User Guide¶
Using epysurv
models should be straightforward if you
are familiar with scikit-learn
and pandas
.
Data Format¶
Let’s first consider the models in the
epysurv.models.timepoint package.
Each model has a fit
and a predict
method that takes a pandas.DataFrame
representing an
epidemiological count time series of the following form:
n_cases n_outbreak_cases
2004-01-05 0 0
2004-01-12 0 0
2004-01-19 2 0
2004-01-26 2 0
2004-02-02 1 0
The data frame needs to have a regular DatetimeIndex
and
two columns containing case counts. n_cases
represents the
total number of cases observed and n_outbreak_cases
the number
of cases are labeled as belonging to an outbreak. Therefore
n_cases
should always be bigger or equal to n_outbreak_cases
as there can not be more outbreak cases as cases in total.

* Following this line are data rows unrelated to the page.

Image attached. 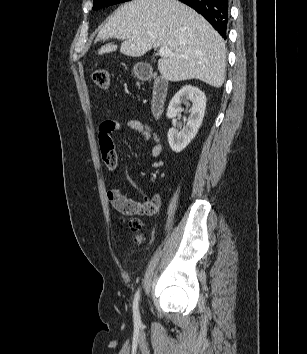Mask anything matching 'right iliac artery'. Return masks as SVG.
<instances>
[{"label":"right iliac artery","mask_w":307,"mask_h":354,"mask_svg":"<svg viewBox=\"0 0 307 354\" xmlns=\"http://www.w3.org/2000/svg\"><path fill=\"white\" fill-rule=\"evenodd\" d=\"M139 298H140V292L138 290L135 294V298H134V302H133V317H134V321L136 323L140 322V315H139V309H138Z\"/></svg>","instance_id":"right-iliac-artery-1"}]
</instances>
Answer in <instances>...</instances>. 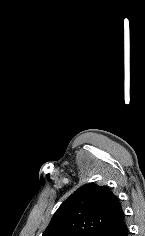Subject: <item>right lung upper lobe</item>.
<instances>
[{"label": "right lung upper lobe", "instance_id": "obj_1", "mask_svg": "<svg viewBox=\"0 0 145 236\" xmlns=\"http://www.w3.org/2000/svg\"><path fill=\"white\" fill-rule=\"evenodd\" d=\"M123 217L108 187L85 184L61 204L43 236H97Z\"/></svg>", "mask_w": 145, "mask_h": 236}]
</instances>
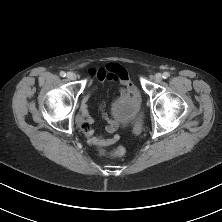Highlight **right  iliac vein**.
<instances>
[{"instance_id": "1", "label": "right iliac vein", "mask_w": 222, "mask_h": 222, "mask_svg": "<svg viewBox=\"0 0 222 222\" xmlns=\"http://www.w3.org/2000/svg\"><path fill=\"white\" fill-rule=\"evenodd\" d=\"M67 78H68L69 80H75V79L77 78V76H76V74L73 73V72H68V73H67Z\"/></svg>"}]
</instances>
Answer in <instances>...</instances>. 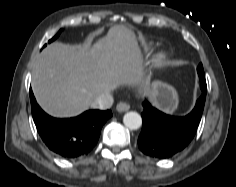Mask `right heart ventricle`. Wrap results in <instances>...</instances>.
<instances>
[{"instance_id":"right-heart-ventricle-1","label":"right heart ventricle","mask_w":236,"mask_h":187,"mask_svg":"<svg viewBox=\"0 0 236 187\" xmlns=\"http://www.w3.org/2000/svg\"><path fill=\"white\" fill-rule=\"evenodd\" d=\"M155 49V44L152 42L144 43L141 47V52L144 54H149Z\"/></svg>"}]
</instances>
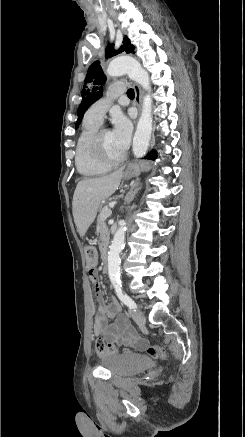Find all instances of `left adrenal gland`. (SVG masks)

Note also that each row represents the number of cases
observed in the period between the row’s timepoint and the
next timepoint. So in the above example the first row denotes
that there were zero cases observed from 2004-01-05 up to
2004-01-11 inclusive.
Fitting¶
When passing the data frame to fit
the outbreak cases are
subtracted from the total cases to obtain the in control
time series, i.e. the time series without outbreaks.
If you do not have any labeled outbreak data, but just the raw
counts, the n_cases
column will be taken as is
under the assumption that your data is in fact
in control data. A warning is still issued in this case.
Prediction¶
At prediction time only the total case counts are required.
The data frame passed to predict
needs to consist
of observations that are spaced at the same regular time intervals
as the training data. All data points should lie strictly
in the future of the training data. The data frame returned
is the original data augmented by an alarm
column that
indicated whether the model predicts an outbreak at that time
point or not.
n_cases alarm
2011-01-03 1 0.0
2011-01-10 0 0.0
2011-01-17 3 0.0
2011-01-24 3 0.0
2011-01-31 3 0.0
Using Time Series Classification Models¶
For each each model in the epysurv.models.timepoint package there
is a corresponding model in the epysurv.models.timeseries package.
These models basically perform the same task, but make a binary
prediction (alarm / no alarm) for an entire time series instead of
just a single time point. See Time Series Classification
for a more detailed discussion. Therefore, bot fit
and
predict
take iterables of data frames described above and labels:
Iterable[Tuple[DataFrame, bool]]
. The label indicates whether
the last time point of the time series is to be considered an outbreak.
The predict
method in this case only returns a time series of alarms.